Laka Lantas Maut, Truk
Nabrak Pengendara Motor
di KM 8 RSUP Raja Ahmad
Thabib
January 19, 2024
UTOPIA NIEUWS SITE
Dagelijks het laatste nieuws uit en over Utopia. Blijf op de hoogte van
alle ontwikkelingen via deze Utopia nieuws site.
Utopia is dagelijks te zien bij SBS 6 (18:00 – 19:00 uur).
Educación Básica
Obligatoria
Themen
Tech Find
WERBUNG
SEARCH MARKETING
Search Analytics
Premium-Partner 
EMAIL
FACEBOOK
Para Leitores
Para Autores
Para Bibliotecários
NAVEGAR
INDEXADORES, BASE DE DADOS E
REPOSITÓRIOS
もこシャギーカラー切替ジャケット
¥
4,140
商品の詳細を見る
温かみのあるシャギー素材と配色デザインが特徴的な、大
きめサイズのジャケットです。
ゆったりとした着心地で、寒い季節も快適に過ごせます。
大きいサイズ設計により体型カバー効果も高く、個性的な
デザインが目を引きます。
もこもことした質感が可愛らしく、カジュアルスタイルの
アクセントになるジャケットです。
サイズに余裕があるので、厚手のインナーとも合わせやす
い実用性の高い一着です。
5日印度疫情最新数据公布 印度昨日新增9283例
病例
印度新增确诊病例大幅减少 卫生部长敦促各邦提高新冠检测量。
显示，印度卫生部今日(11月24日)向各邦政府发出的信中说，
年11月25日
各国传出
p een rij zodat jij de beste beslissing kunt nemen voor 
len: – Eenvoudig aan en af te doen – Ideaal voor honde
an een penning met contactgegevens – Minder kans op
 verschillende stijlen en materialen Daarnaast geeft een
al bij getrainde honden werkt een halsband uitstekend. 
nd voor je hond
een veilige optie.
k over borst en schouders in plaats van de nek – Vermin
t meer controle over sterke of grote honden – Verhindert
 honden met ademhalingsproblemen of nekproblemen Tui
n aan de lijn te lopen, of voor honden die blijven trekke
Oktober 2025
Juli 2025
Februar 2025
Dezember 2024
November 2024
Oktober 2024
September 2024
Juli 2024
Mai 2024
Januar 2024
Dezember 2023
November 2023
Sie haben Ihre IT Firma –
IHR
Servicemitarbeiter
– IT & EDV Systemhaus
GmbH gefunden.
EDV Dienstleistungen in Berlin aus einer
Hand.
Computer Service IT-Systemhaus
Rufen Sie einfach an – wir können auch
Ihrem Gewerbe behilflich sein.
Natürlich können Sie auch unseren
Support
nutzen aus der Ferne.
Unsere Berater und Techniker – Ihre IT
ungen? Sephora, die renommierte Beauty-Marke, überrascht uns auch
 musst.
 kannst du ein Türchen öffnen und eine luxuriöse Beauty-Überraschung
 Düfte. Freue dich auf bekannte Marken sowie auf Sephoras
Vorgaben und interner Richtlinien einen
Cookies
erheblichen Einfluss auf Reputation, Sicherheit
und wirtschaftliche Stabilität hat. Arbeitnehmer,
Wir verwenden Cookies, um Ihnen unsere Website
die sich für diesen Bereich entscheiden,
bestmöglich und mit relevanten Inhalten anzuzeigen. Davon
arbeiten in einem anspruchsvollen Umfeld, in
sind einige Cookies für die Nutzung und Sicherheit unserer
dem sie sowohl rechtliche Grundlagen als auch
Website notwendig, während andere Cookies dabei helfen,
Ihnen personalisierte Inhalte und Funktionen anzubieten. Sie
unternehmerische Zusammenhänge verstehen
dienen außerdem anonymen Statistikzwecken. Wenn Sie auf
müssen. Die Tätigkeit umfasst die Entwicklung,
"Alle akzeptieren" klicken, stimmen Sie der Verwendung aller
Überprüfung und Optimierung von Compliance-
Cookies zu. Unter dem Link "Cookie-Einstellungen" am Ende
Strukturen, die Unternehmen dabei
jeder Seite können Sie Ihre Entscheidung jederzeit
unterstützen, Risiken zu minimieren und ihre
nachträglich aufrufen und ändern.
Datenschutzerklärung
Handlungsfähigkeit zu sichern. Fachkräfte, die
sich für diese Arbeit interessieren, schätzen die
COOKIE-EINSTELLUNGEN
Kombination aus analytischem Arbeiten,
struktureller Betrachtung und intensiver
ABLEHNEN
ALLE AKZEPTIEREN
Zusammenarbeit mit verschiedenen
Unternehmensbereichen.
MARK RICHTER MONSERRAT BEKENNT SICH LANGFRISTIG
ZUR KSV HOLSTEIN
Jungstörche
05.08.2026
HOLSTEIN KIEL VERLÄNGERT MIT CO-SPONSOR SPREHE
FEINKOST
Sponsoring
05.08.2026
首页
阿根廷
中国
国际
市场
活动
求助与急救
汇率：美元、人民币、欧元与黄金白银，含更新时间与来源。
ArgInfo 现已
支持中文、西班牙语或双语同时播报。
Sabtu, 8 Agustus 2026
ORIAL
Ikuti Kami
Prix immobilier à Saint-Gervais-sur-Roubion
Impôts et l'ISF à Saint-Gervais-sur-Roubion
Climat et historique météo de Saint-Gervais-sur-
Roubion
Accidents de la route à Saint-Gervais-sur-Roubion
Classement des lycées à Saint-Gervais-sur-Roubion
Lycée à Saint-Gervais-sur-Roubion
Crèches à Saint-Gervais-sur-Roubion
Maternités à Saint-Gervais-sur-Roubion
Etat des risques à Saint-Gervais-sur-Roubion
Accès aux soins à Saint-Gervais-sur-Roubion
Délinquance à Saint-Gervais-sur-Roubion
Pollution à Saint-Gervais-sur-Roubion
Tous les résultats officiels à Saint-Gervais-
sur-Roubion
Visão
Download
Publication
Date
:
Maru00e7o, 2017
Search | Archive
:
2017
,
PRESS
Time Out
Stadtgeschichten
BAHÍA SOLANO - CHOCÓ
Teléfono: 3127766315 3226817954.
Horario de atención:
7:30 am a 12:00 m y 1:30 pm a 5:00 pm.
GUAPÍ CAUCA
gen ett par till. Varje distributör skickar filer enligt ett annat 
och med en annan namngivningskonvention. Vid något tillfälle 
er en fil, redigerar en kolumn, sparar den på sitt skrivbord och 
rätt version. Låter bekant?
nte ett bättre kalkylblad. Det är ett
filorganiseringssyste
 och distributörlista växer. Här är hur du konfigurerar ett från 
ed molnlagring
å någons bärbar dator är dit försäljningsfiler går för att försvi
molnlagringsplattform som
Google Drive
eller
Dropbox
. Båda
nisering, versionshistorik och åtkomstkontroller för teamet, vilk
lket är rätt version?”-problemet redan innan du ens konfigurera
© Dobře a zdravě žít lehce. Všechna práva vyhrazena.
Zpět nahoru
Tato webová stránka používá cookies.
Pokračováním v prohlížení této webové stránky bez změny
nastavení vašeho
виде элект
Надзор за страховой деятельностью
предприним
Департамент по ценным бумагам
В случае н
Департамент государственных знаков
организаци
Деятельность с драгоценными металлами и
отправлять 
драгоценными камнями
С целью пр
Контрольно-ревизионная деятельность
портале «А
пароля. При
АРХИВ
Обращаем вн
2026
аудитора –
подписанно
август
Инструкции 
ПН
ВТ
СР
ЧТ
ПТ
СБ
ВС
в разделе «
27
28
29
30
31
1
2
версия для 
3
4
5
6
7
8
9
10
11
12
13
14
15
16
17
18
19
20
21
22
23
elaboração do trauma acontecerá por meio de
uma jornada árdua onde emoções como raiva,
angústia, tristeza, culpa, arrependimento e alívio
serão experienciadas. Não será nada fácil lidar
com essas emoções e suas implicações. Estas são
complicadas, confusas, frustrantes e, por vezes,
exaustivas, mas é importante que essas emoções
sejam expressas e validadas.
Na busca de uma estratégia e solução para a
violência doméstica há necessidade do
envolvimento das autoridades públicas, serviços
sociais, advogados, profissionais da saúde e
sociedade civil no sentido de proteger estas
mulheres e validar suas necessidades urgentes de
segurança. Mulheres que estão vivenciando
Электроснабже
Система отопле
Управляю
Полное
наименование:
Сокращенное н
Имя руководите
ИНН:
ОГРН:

Work task: Only the lines above starting at the one containing "lket är rätt" and ending at the one containing "angústia, tristeza, culpa, arrependimento", both included, are to be returned, exactly as they read.

Solution for this exercise:
lket är rätt version?”-problemet redan innan du ens konfigurera
© Dobře a zdravě žít lehce. Všechna práva vyhrazena.
Zpět nahoru
Tato webová stránka používá cookies.
Pokračováním v prohlížení této webové stránky bez změny
nastavení vašeho
виде элект
Надзор за страховой деятельностью
предприним
Департамент по ценным бумагам
В случае н
Департамент государственных знаков
организаци
Деятельность с драгоценными металлами и
отправлять 
драгоценными камнями
С целью пр
Контрольно-ревизионная деятельность
портале «А
пароля. При
АРХИВ
Обращаем вн
2026
аудитора –
подписанно
август
Инструкции 
ПН
ВТ
СР
ЧТ
ПТ
СБ
ВС
в разделе «
27
28
29
30
31
1
2
версия для 
3
4
5
6
7
8
9
10
11
12
13
14
15
16
17
18
19
20
21
22
23
elaboração do trauma acontecerá por meio de
uma jornada árdua onde emoções como raiva,
angústia, tristeza, culpa, arrependimento e alívio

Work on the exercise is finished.